Dana Desa Terlanjur Diplotkan untuk Beli Benih IF8, Ternyata Belum Ada Izin dari Kementan

Benih padi IF-8

ACEHTREND.COM, Lhoksukon – Puluhan desa di Kabupaten Aceh Utara telah mengalokasikan dana khusus yang berasal dari dana desa untuk pembelian benih padi IF8 dengan besaran bervariasi antara Rp24-48 juta.

Padahal sebelumnya Dinas Pertanian dan Tanaman Pangan (Distan) Aceh Utara telah melarang penggunaan benih padi IF8 dengan alasan belum dilepas oleh Kementerian Pertanian RI dan belum mengantongi sertifikat izin.

Larangan itu menindaklanjuti surat Kepala Dinas Pertanian dan Perkebunan Aceh Nomor: 510.796/IX tanggal 15 Mei 2019 perihal Penyaluran Benih Tanpa Label.

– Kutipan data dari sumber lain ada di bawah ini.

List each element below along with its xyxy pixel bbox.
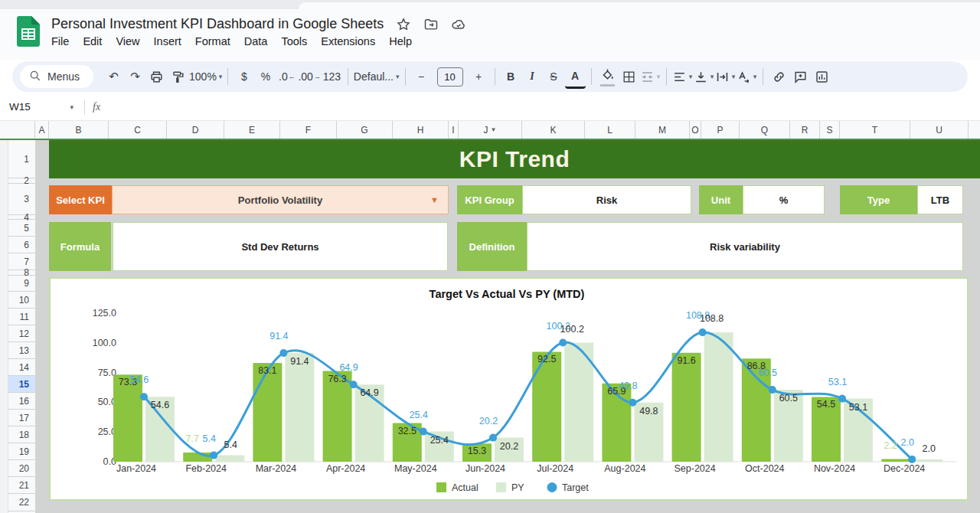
- column-header-T[interactable]: T: [840, 121, 910, 139]
- row-header-22[interactable]: 22: [8, 494, 35, 511]
- row-header-2[interactable]: 2: [8, 178, 35, 184]
- vertical-align-button[interactable]: ▾: [694, 66, 714, 87]
- column-header-I[interactable]: I: [449, 121, 459, 139]
- text-rotation-button[interactable]: ▾: [737, 66, 757, 87]
- column-header-M[interactable]: M: [635, 121, 690, 139]
- column-header-H[interactable]: H: [393, 121, 449, 139]
- row-header-19[interactable]: 19: [8, 443, 35, 460]
- row-header-3[interactable]: 3: [8, 184, 35, 215]
- row-header-20[interactable]: 20: [8, 460, 35, 477]
- unit-value[interactable]: %: [743, 185, 825, 214]
- column-header-L[interactable]: L: [585, 121, 635, 139]
- menu-tools[interactable]: Tools: [274, 34, 314, 48]
- document-title[interactable]: Personal Investment KPI Dashboard in Goo…: [51, 16, 384, 32]
- row-header-7[interactable]: 7: [8, 253, 35, 270]
- italic-button[interactable]: I: [522, 66, 543, 87]
- strikethrough-button[interactable]: S: [544, 66, 564, 87]
- column-header-U[interactable]: U: [910, 121, 969, 139]
- row-header-1[interactable]: 1: [8, 140, 35, 178]
- bold-button[interactable]: B: [501, 66, 521, 87]
- row-header-8[interactable]: 8: [8, 270, 35, 276]
- type-value[interactable]: LTB: [917, 185, 963, 214]
- select-all-corner[interactable]: [0, 121, 35, 139]
- row-header-16[interactable]: 16: [8, 393, 35, 410]
- menu-file[interactable]: File: [44, 34, 76, 48]
- column-header-K[interactable]: K: [522, 121, 585, 139]
- formula-value[interactable]: Std Dev Returns: [113, 222, 448, 271]
- column-header-C[interactable]: C: [109, 121, 167, 139]
- print-button[interactable]: [146, 66, 167, 87]
- menu-format[interactable]: Format: [188, 34, 237, 48]
- horizontal-align-button[interactable]: ▾: [672, 66, 693, 87]
- row-header-6[interactable]: 6: [8, 237, 35, 253]
- text-wrap-button[interactable]: ▾: [715, 66, 736, 87]
- font-size-input[interactable]: 10: [437, 67, 463, 87]
- menu-insert[interactable]: Insert: [147, 34, 188, 48]
- column-header-P[interactable]: P: [701, 121, 740, 139]
- paint-format-button[interactable]: [168, 66, 188, 87]
- row-header-17[interactable]: 17: [8, 410, 35, 426]
- kpi-group-value[interactable]: Risk: [522, 185, 691, 214]
- menu-edit[interactable]: Edit: [76, 34, 109, 48]
- select-kpi-label[interactable]: Select KPI: [49, 185, 112, 214]
- definition-label[interactable]: Definition: [457, 222, 527, 271]
- formula-label[interactable]: Formula: [49, 222, 111, 271]
- menu-data[interactable]: Data: [237, 34, 275, 48]
- format-currency-button[interactable]: $: [234, 66, 254, 87]
- decrease-decimal-button[interactable]: .0←: [276, 66, 297, 87]
- menu-view[interactable]: View: [109, 34, 146, 48]
- menu-help[interactable]: Help: [382, 34, 419, 48]
- column-header-G[interactable]: G: [337, 121, 393, 139]
- decrease-font-size-button[interactable]: −: [411, 66, 432, 87]
- column-header-E[interactable]: E: [224, 121, 280, 139]
- menu-extensions[interactable]: Extensions: [314, 34, 382, 48]
- definition-value[interactable]: Risk variability: [527, 222, 963, 271]
- column-header-D[interactable]: D: [167, 121, 224, 139]
- row-header-12[interactable]: 12: [8, 325, 35, 342]
- column-header-F[interactable]: F: [280, 121, 337, 139]
- unit-label[interactable]: Unit: [699, 185, 743, 214]
- undo-button[interactable]: ↶: [103, 66, 124, 87]
- star-icon[interactable]: [396, 17, 411, 32]
- more-formats-button[interactable]: 123: [322, 66, 342, 87]
- row-header-21[interactable]: 21: [8, 477, 35, 494]
- increase-decimal-button[interactable]: .00→: [298, 66, 320, 87]
- fill-color-button[interactable]: [597, 66, 618, 87]
- format-percent-button[interactable]: %: [255, 66, 276, 87]
- column-header-A[interactable]: A: [35, 121, 49, 139]
- column-header-R[interactable]: R: [790, 121, 820, 139]
- column-header-Q[interactable]: Q: [740, 121, 790, 139]
- kpi-trend-chart[interactable]: Target Vs Actual Vs PY (MTD)0.025.050.07…: [49, 277, 969, 501]
- insert-link-button[interactable]: [769, 66, 789, 87]
- merge-cells-button[interactable]: ▾: [640, 66, 661, 87]
- insert-chart-button[interactable]: [812, 66, 832, 87]
- row-header-13[interactable]: 13: [8, 342, 35, 359]
- redo-button[interactable]: ↷: [125, 66, 145, 87]
- dashboard-title-banner[interactable]: KPI Trend: [49, 140, 980, 178]
- row-header-9[interactable]: 9: [8, 276, 35, 292]
- row-header-18[interactable]: 18: [8, 426, 35, 443]
- insert-comment-button[interactable]: [790, 66, 811, 87]
- name-box[interactable]: W15 ▾: [0, 101, 74, 113]
- row-header-10[interactable]: 10: [8, 292, 35, 309]
- font-family-select[interactable]: Defaul...▾: [354, 66, 400, 87]
- row-header-15[interactable]: 15: [8, 376, 35, 393]
- cloud-saved-icon[interactable]: [451, 17, 466, 32]
- menus-search[interactable]: Menus: [20, 65, 93, 88]
- column-header-J[interactable]: J▼: [459, 121, 522, 139]
- type-label[interactable]: Type: [840, 185, 917, 214]
- kpi-group-label[interactable]: KPI Group: [457, 185, 522, 214]
- row-header-14[interactable]: 14: [8, 359, 35, 376]
- text-color-button[interactable]: A: [565, 65, 586, 89]
- borders-button[interactable]: [619, 66, 639, 87]
- column-header-B[interactable]: B: [49, 121, 109, 139]
- zoom-control[interactable]: 100%▾: [189, 66, 222, 87]
- spreadsheet-canvas[interactable]: KPI Trend Select KPI Portfolio Volatilit…: [35, 140, 980, 513]
- kpi-select-dropdown[interactable]: Portfolio Volatility ▼: [112, 185, 449, 214]
- sheets-logo-icon[interactable]: [17, 16, 40, 60]
- row-header-11[interactable]: 11: [8, 309, 35, 325]
- move-folder-icon[interactable]: [423, 17, 439, 32]
- column-header-S[interactable]: S: [820, 121, 840, 139]
- column-header-O[interactable]: O: [690, 121, 701, 139]
- row-header-5[interactable]: 5: [8, 220, 35, 237]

Kepala Badan Pemberdayaan Masyarakat Desa Kabupaten Aceh Utara, Fakhrurradhi, saat dihubungi via telepon, Jumat (28/6/2019) menyebutkan, terkait dana desa yang sudah terlanjur dialokasikan untuk pembelian benih padi IF8 itu nanti pihaknya akan melakukan koordinasi dengan Bupati Aceh Utara.

“Dana tersebut terlanjur dialokasikan sebelum keluar surat edaran pelarangan benih padi IF8,” katanya.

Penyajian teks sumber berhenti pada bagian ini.